- Task description -
For the listing that follows, give again exactly the lines from the one with "Contentor para lixo orgânico" to the one with "de suas lojas em Belo Horizonte, Brasília e", including both.

- Data for review -

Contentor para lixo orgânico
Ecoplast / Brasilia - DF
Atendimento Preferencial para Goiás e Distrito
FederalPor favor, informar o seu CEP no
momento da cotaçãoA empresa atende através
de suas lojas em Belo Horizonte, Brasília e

* * *

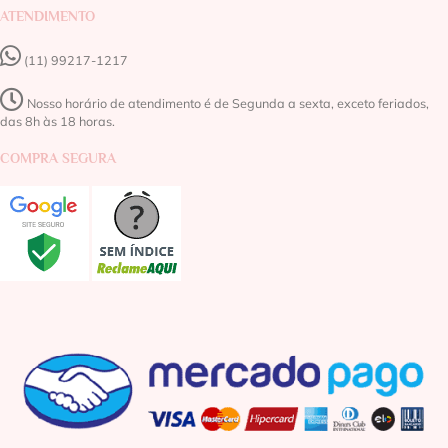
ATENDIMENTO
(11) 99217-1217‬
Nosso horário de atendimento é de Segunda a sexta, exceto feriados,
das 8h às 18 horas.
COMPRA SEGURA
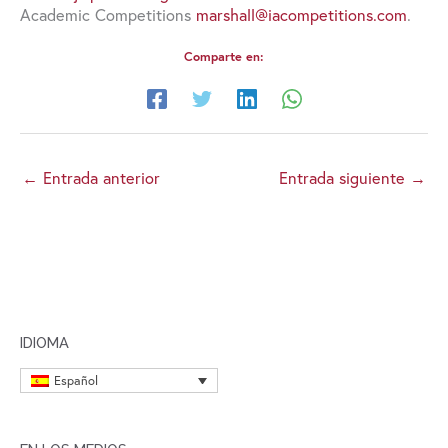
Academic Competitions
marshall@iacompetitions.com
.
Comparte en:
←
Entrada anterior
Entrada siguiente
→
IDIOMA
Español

---

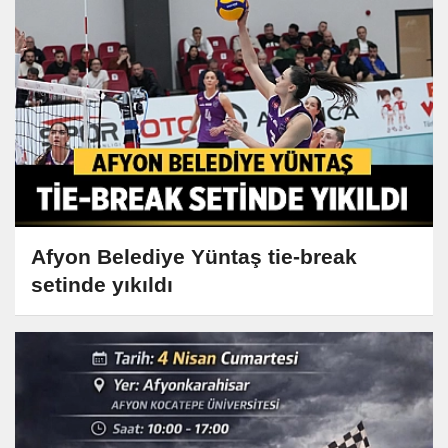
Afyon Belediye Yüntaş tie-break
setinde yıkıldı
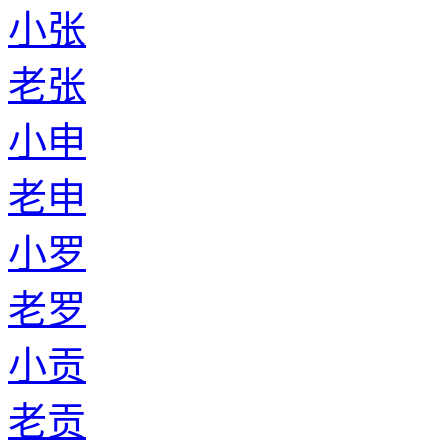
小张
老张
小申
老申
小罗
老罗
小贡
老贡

- Solution -
Contentor para lixo orgânico
Ecoplast / Brasilia - DF
Atendimento Preferencial para Goiás e Distrito
FederalPor favor, informar o seu CEP no
momento da cotaçãoA empresa atende através
de suas lojas em Belo Horizonte, Brasília e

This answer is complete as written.